Le lendemain 18, nous restâmes chez nous. Dès le matin, les esclaves du roi nous apportèrent de sa part et de celles de quelques-unes de ses femmes, d’abondantes provisions ; malheureusement elles étaient préparées à la mode culinaire du pays, ce qui les rendait peu attrayantes pour des palais européens. C’étaient des volailles coupées par fragments, et cuites dans l’huile de palme ; des boules de pâte de manioc ou de mais roulées dans des feuilles de bananier ; une espèce d’épinard à l’huile, etc., etc.

Tout cela était contenu dans des calebasses ou couis de la plus exquise propreté, ce qui nous permit d’y goûter ; mais il nous fut impossible de vaincre la répugnance que nous inspirait le goût âcre et rance de l’huile de palme. Le capitaine fit distribuer ces vivres à notre escorte, qui ne se fit pas prier pour faire honneur à la cuisine royale. Cette politesse du roi ne se démentit pas un seul jour pendant tout le temps de notre séjour à Abomey ; mais averti sans doute que sa cuisine nous était antipathique, il nous envoya, en outre, des volailles vivantes, quelquefois un bœuf et des cabris.
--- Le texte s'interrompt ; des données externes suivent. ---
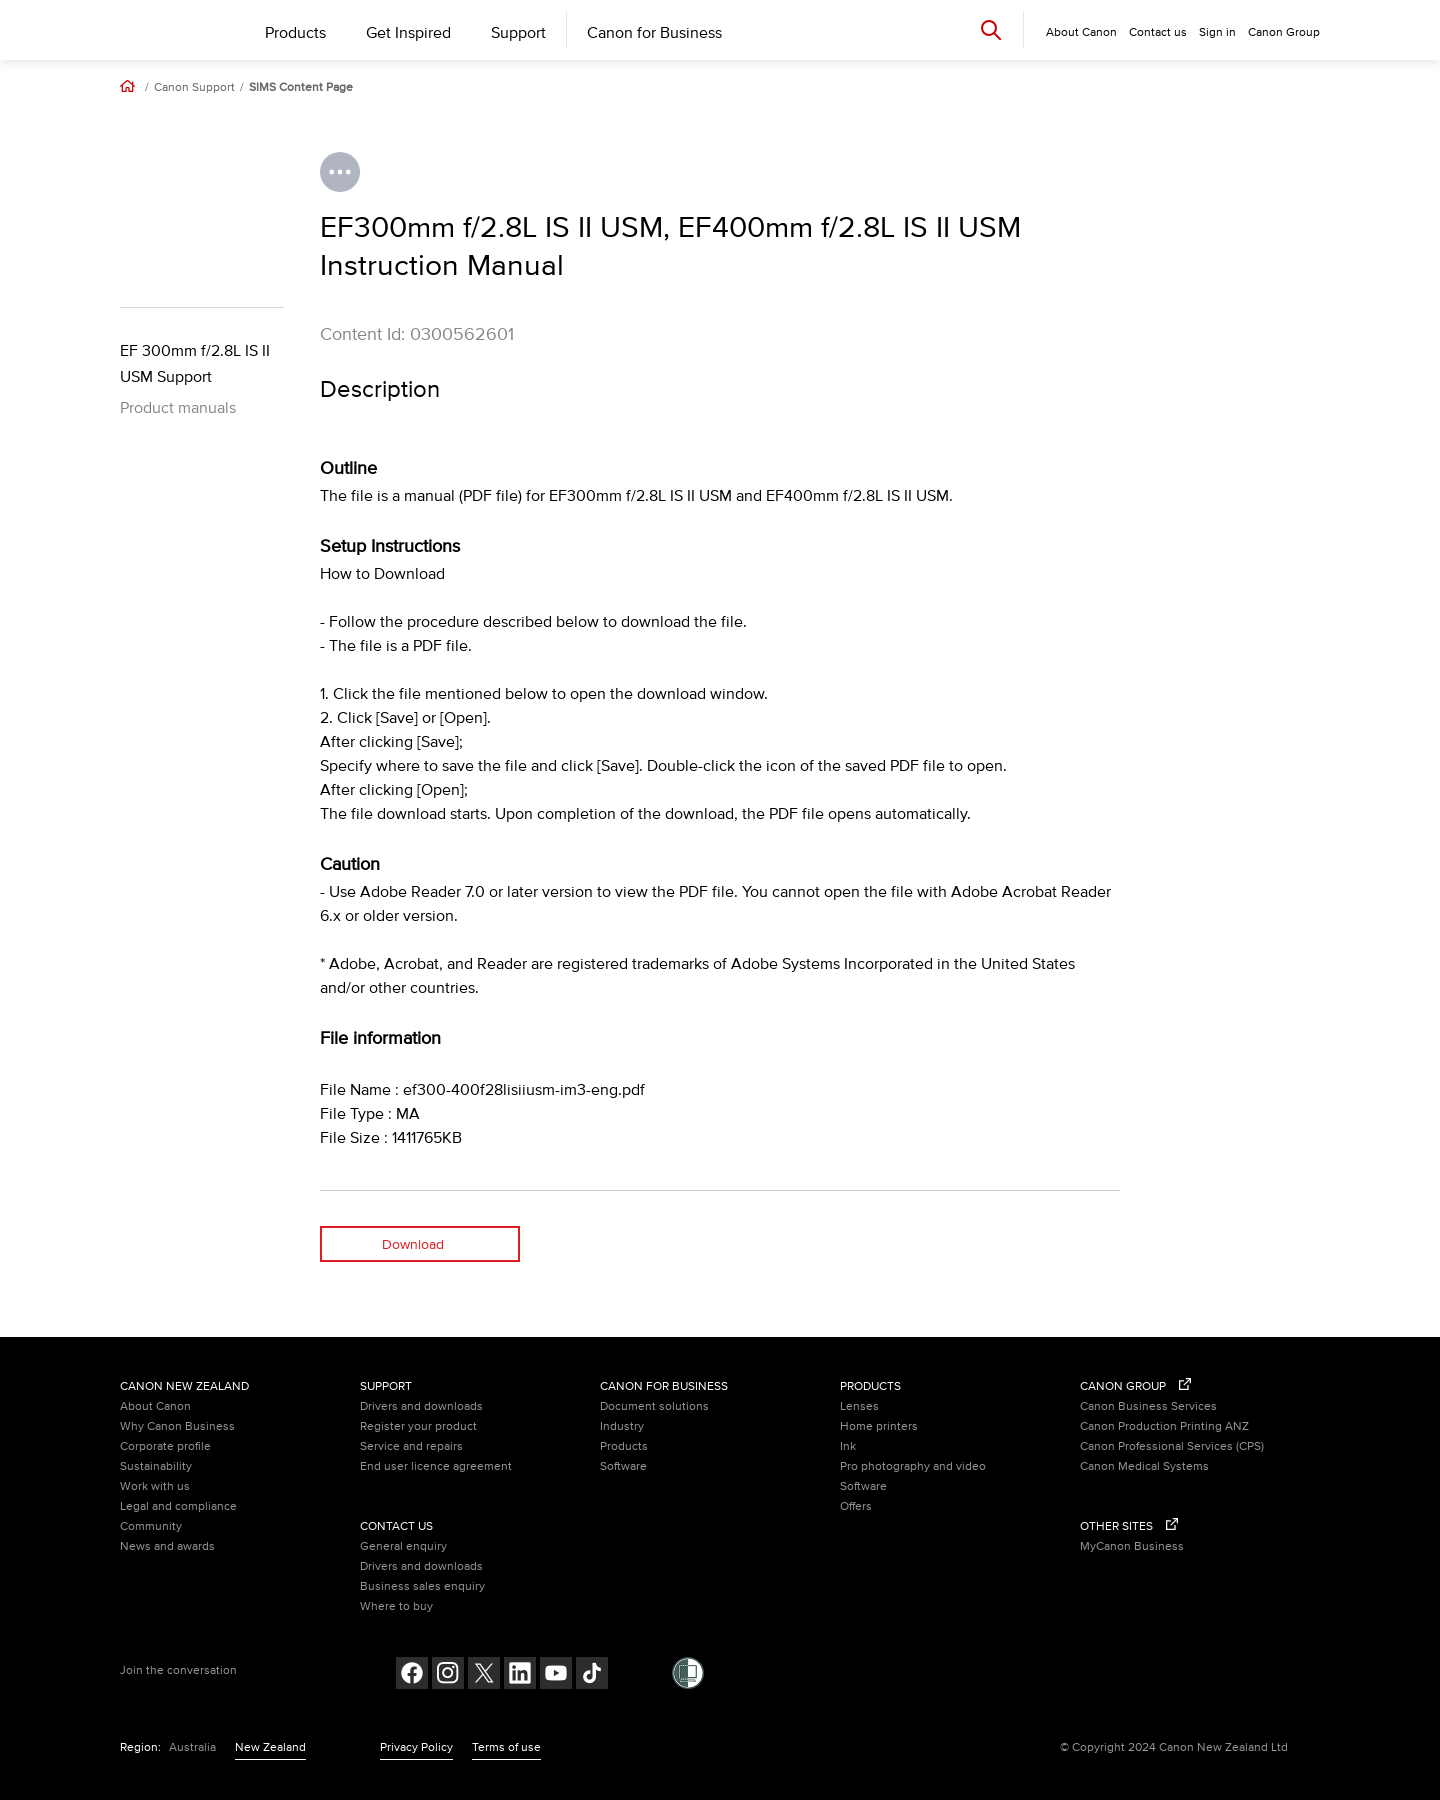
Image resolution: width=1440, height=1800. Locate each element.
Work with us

Quelques chefs suivirent son exemple, et vinrent même nous faire visite, dans l’espoir probablement de recevoir quelques cadeaux, mais ils furent déçus dans leur attente : connaissant l’avidité des nègres, nous pensâmes que, ne pouvant contenter tout le monde, il valait mieux ne pas faire d’envieux.

Je profitai de cette journée de repos pour aller visiter la ville, accompagné de l’interprète et d’un des chefs de notre escorte, qui, je crois, avait mission de ne pas me quitter d’un pas.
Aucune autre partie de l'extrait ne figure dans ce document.